Slowly but surely, tech savants are compiling edifying field notes from their encounters with the real world— though the results are still very much a work in progress. That, at any rate, is the conclusion provoked by Kentaro Toyama’s Geek Heresy: Rescuing Social Change from the Cult of Technology, a thoughtful but erratic critique of tech-centric social-change initiatives.

The chief problem with the tech-first approach, Toyama observes, is that it relies on “packaged interventions”—quick fixes that might perform well in middle-class societies with basic income, housing and education supports, but can seem like cruel and perverse afterthoughts in the developing world.

Toyama is a computer scientist who moved to Bangalore, India, in 2004 as part of a Microsoft research group and created a series of nifty tech interventions aimed at stubborn social ills, from video instruction in farming techniques to ever-fancier computer applications for the classroom. In short order, he found that no amount of cool gadgetry could, by itself, ameliorate the damage wrought by poverty in India:

Technology never made up for a lack of good teachers … [and] school budgets didn’t expand no matter how many cost-saving” machines the schools purchased. If anything, these problems were exacerbated by the technology, which brought its own burdens.

The chief problem with the tech-first approach, Toyama observes, is that it relies on packaged interventions” — quick fixes that might perform well in middle-class societies with basic income, housing and education supports, but can seem like cruel and perverse afterthoughts in the developing world.

Nicholas Negroponte’s ballyhooed One Laptop Per Child” initiative, for instance, has been largely a bust because the MIT prophet didn’t think it necessary to provide training on how to incorporate the computers into education; children are natural learners, he argued. Small wonder, then, that schools in Peru reported that the massive influx of laptops from Negroponte’s program yielded no measurable gains in learning.

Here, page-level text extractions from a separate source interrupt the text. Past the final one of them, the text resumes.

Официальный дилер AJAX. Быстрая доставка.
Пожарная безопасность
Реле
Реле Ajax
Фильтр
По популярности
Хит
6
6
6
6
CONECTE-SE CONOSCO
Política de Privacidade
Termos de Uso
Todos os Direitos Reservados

The misapplication of tech largesse represents more than just misguided policy; it has racked up glaring losses in opportunity costs. One study by University of Manchester scholar Richard Heeks found that global spending on one-off tech initiatives in the developing world consumed hundreds of millions of U.S. dollars per year,” and IT infrastructure tens of billions more. By contrast, global foreign aid for education totaled just $12 billion in 2012.

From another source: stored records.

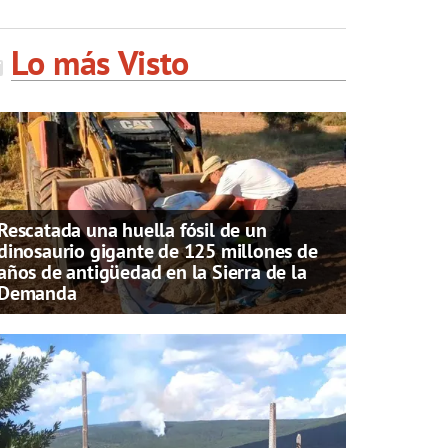
Lo más Visto
Rescatada una huella fósil de un
dinosaurio gigante de 125 millones de
años de antigüedad en la Sierra de la
Demanda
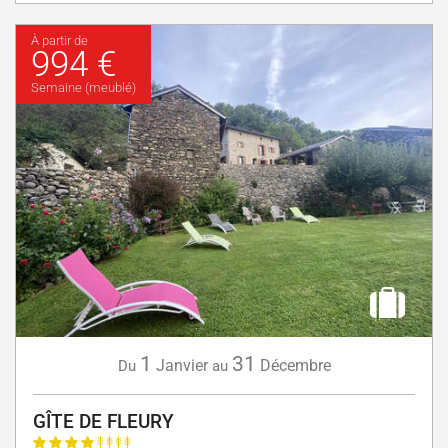
À partir de
994 €
Semaine (meublé)
1
31
Janvier
Décembre
Du
au
GÎTE DE FLEURY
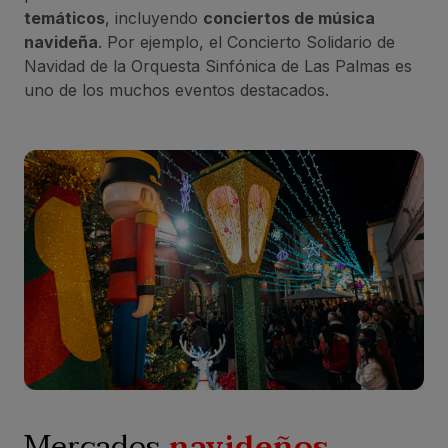
temáticos
, incluyendo
conciertos de música
navideña
. Por ejemplo, el Concierto Solidario de
Navidad de la Orquesta Sinfónica de Las Palmas es
uno de los muchos eventos destacados.
Mercados
navideños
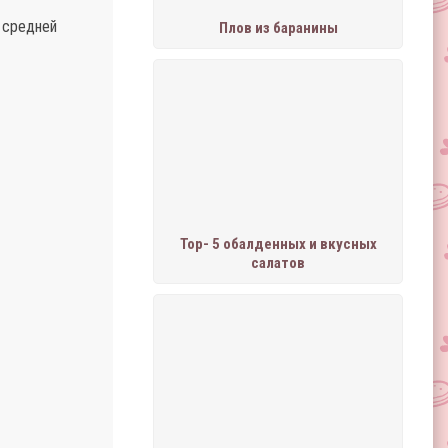
а средней
Плов из баранины
Тор- 5 обалденных и вкусных
салатов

For all of his astute critiques, Toyama still shares a key blind spot with the technocratic interventionists: a seeming allergy to approaching development policy as a political issue. Poor communities are poor, after all, because they’ve been bypassed by the prestigious schools, credit networks and venture capital firms that have produced the tech elite’s sense of entitlement. In lieu of directly confronting the growth of global disparities in wealth and opportunity that the tech elite has accelerated, Toyama devotes the second half of Geek Heresy to what he dubs the gospel of intrinsic growth,” in which the unfortunate class dynamics of digital privilege become a mere aberration on the path to a more highly evolved social order. If the creative class represents mass self-actualization,” Toyama’s pitch goes,

then it’s tantalizing to imagine mass self-transcendence leading to a compassionate class. Imagine a country whose own needs are thoroughly met and whose dominant aspirations are world peace and prosperity. Such a country would … be a nation of self-sufficient, altruistic people seeking to encourage intrinsic growth in themselves and others, and not in the self-serving or proselytizing way of a neocolonial White Man’s Burden.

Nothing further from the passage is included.